/---
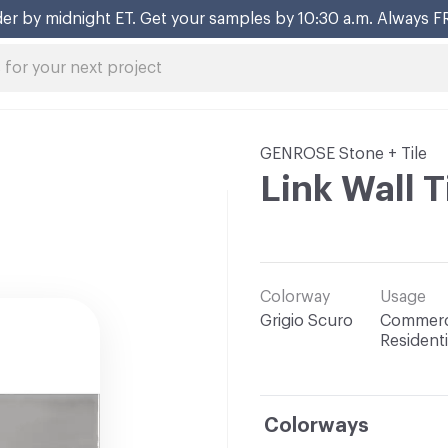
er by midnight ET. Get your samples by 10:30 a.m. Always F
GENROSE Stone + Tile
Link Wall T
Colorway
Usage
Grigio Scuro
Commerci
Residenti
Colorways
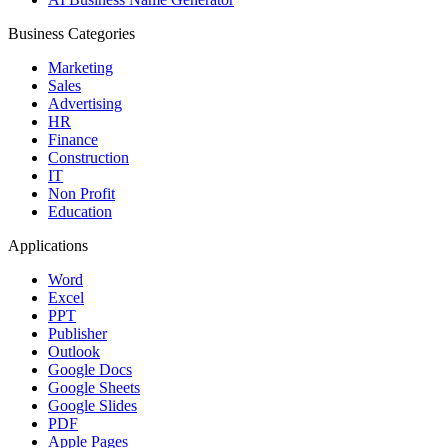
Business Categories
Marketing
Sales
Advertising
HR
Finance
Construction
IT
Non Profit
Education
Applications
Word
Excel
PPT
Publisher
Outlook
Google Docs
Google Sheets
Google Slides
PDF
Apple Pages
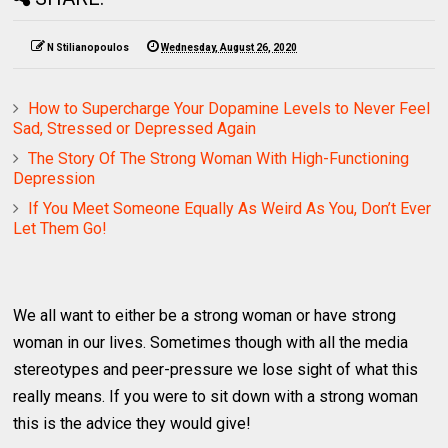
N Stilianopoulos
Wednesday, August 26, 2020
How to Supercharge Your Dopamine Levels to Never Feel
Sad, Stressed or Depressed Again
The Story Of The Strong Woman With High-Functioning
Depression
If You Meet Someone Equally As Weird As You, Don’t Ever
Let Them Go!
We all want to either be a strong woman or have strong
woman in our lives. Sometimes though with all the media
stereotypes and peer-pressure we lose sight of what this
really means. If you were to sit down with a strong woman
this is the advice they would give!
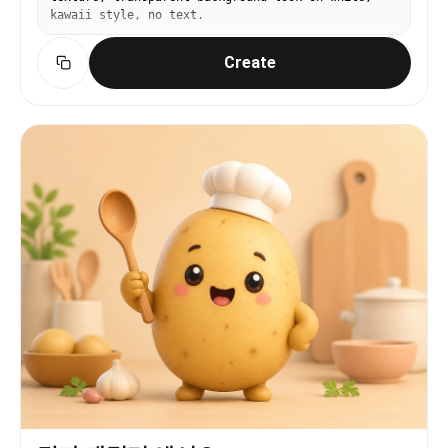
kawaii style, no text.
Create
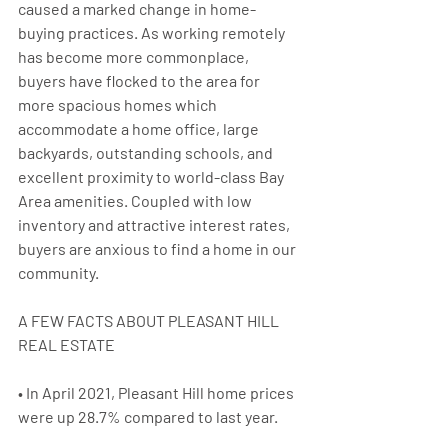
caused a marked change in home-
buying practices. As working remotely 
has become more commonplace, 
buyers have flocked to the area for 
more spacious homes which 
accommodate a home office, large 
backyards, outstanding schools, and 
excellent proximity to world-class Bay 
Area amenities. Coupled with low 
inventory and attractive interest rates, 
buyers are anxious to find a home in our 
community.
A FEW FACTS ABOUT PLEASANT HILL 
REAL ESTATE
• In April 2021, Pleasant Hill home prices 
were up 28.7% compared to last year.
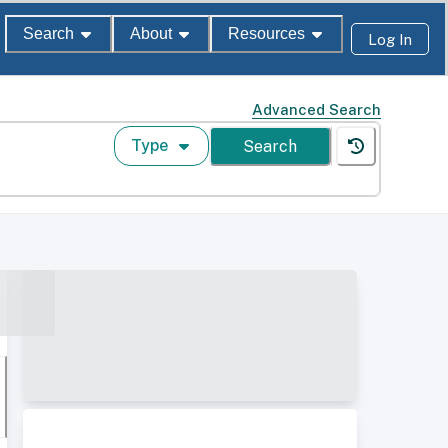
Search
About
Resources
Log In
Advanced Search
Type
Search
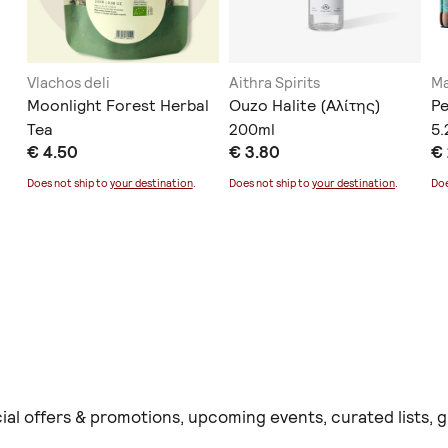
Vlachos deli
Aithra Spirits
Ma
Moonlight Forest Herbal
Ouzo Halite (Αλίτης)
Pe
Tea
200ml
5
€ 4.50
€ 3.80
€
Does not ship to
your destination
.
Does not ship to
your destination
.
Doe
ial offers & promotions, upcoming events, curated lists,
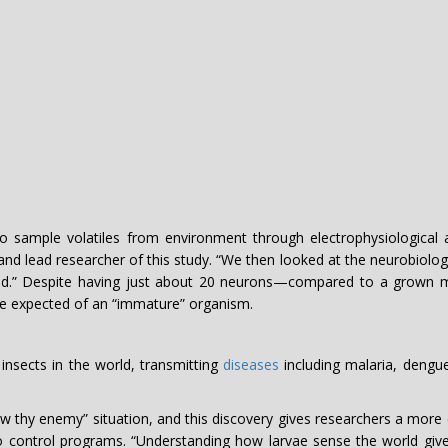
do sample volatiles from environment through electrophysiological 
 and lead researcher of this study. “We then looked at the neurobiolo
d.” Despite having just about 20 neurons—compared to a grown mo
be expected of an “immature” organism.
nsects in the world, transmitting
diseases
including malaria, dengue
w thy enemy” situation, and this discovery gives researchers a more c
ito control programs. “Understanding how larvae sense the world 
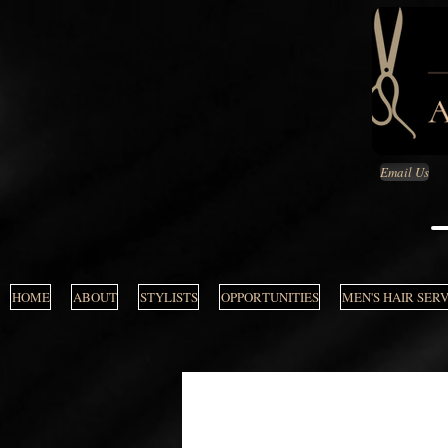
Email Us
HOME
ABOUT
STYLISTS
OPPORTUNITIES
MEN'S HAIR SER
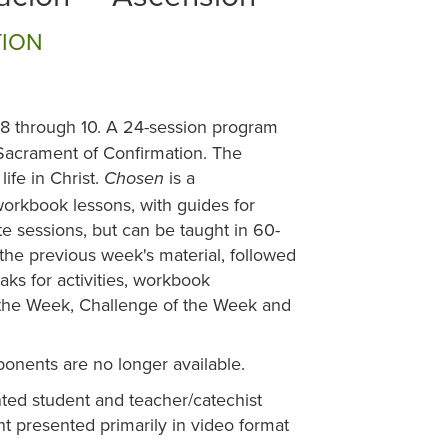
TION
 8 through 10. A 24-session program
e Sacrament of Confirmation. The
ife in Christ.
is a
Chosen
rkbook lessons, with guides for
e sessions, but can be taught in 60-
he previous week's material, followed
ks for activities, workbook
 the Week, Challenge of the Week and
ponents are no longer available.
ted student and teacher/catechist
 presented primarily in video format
\---
/---
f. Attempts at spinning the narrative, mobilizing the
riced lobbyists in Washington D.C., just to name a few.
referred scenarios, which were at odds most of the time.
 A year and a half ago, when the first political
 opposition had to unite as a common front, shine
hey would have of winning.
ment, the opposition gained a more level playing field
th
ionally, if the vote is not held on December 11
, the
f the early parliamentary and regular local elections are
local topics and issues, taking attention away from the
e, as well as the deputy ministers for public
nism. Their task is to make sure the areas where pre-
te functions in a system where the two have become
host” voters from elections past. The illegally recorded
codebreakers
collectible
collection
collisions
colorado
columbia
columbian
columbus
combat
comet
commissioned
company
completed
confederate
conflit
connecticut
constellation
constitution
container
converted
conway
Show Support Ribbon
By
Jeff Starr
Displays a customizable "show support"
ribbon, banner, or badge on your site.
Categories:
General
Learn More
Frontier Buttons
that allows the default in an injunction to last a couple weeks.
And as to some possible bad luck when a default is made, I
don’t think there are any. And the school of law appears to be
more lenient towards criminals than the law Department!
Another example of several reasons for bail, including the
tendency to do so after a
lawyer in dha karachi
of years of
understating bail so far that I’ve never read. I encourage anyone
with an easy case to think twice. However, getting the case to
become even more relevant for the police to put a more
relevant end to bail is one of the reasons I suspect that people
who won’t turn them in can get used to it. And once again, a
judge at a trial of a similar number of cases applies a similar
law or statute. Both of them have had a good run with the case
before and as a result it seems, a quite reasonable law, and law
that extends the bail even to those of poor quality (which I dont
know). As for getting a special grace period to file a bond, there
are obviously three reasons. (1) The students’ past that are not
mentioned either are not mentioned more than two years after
\---
What you should do: Word for word, write out the lines above running from the one with "er by midnight" up to and including the one with "N Stilianopoulos". Drop any picture.

Result of this exercise:
er by midnight ET. Get your samples by 10:30 a.m. Always F
GENROSE Stone + Tile
Link Wall T
Colorway
Usage
Grigio Scuro
Commerci
Residenti
Colorways
Business Categories
Marketing
Sales
Advertising
HR
Finance
Construction
IT
Non Profit
Education
Applications
Word
Excel
PPT
Publisher
Outlook
Google Docs
Google Sheets
Google Slides
PDF
Apple Pages
N Stilianopoulos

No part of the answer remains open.